3+ months: Pick one primary spot (Pererenan is my rec) and use weekends for exploration. Work, routine, actual community. This is when you realize if Bali is truly your place. You’ll make real friends, maybe join a gym or yoga studio you actually go to, become a regular somewhere. You’ll stop living out of a suitcase mentally.
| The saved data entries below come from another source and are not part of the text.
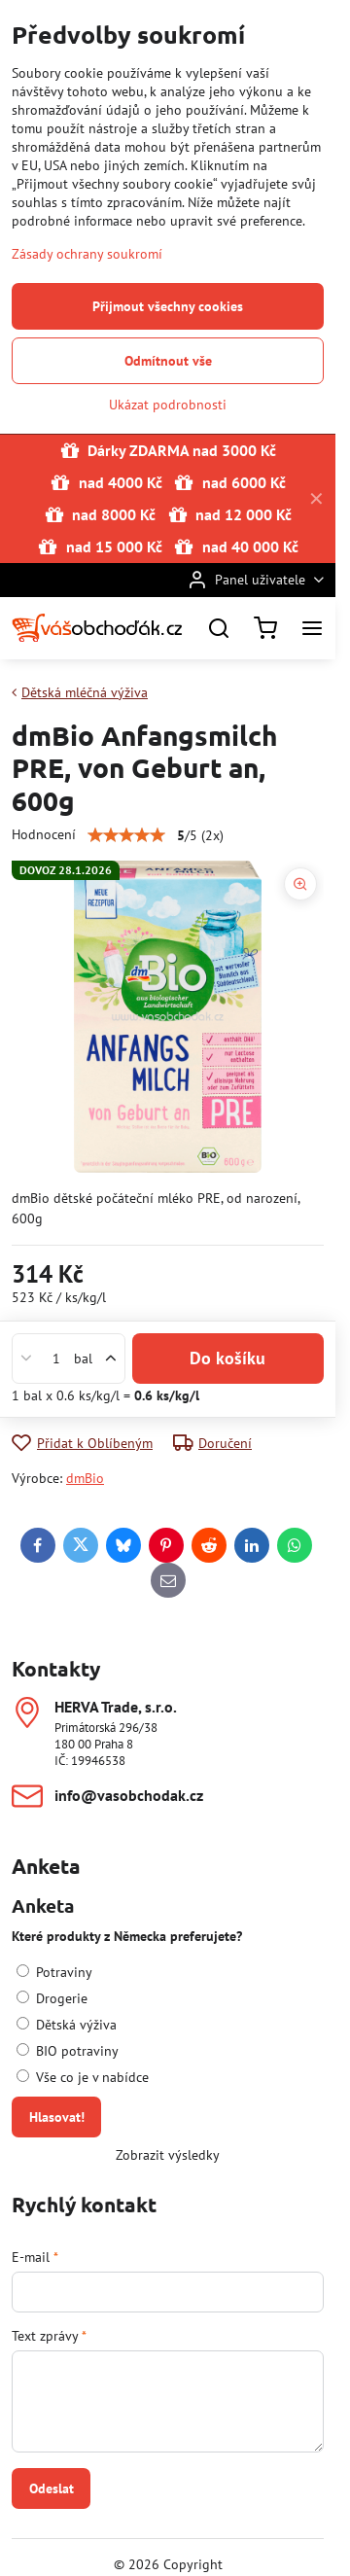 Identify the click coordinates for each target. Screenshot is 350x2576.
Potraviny (54, 1972)
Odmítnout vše (168, 361)
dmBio (85, 1478)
Three months is long enough to actually know if this is where you want to build something longer-term.
Before you go: my actual checklist
Before your flight, do these things:
✈️ Book housing for at least the first 5–7 days (Airbnb, Booking, somewhere reliable)
🛂 Get your visa sorted — e-visa or B211A depending on how long you’re staying
💳 Get insurance: SafetyWing — plans from ~$45/month for under-40s, covers emergency medical worldwide
📱 Pre-order an Airalo eSIM: Lands you with data the second your phone connects.
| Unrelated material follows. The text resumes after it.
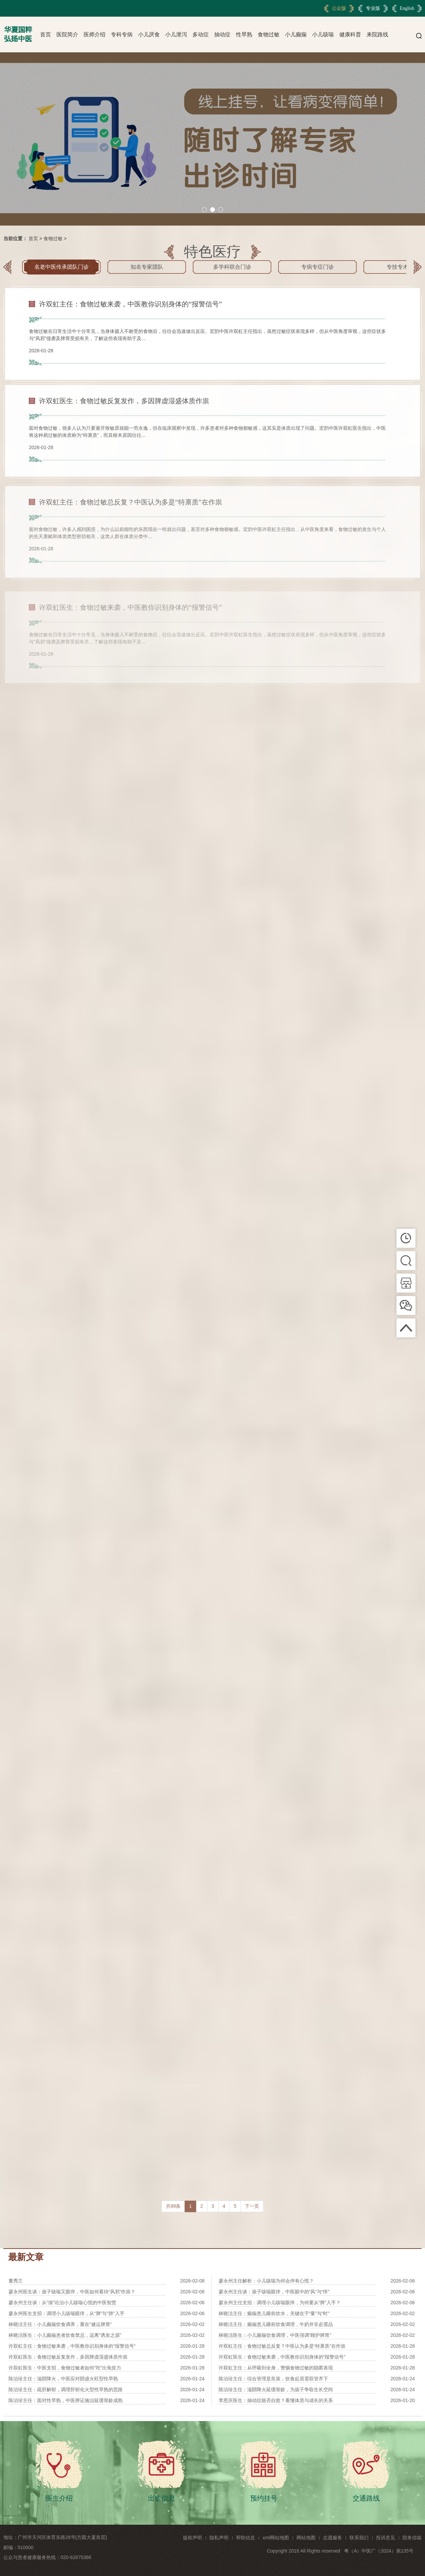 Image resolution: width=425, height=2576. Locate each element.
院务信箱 (412, 2537)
💰 Set up Wise if you’re transferring money internationally or paying rent remotely — beats your bank’s exchange rates by miles
🧳 Pack light. Seriously. Humidity ruins everything. One week of clothes max. (You’ll do laundry constantly anyway.)
📧 Want my actual Bali first-timer prep list? Full Notion doc with what to pack, apps you actually need, local contacts, hidden cafes, money tips. Email me at hello@rumroom.world and I’ll send it over. (It’s long, detailed, and actually useful — I update it every time I’m back.)
The honest take
Bali is not perfect. It’s overcrowded in some neighborhoods. Scooter accidents happen. The infrastructure isn’t always reliable. You’ll get frustrated with visa rules, with motorcyclists, with the fact that every quiet spot you find three months later is packed with tourists. The ocean will be murky during rainy season. You might get sick once. A driver will cut you off and scare you half to death.
But here’s why I keep coming back: because it works. You can live well for cheap. You can work and play and rest and push yourself. You can surf and climb mountains and sit in temples and eat amazing food and sleep in a villa with a garden. You can build friendships, join communities, feel part of something instead of just visiting it.
Bali’s my third place — not Spain, not my childhood home, but a place that’s become central to how I live. You might find the same thing here. Or you might stay a month and never come back. Both are fine. But you’ll at least know.
Come try it. Bring the questions. Stay the time it takes to actually feel the place instead of just seeing it. This island changes people. Sometimes quietly, sometimes dramatically.
See you in Canggu. Or Pererenan. (I’ll be the one saying “I’m thinking about moving here” over coffee while secretly checking the price of rent.)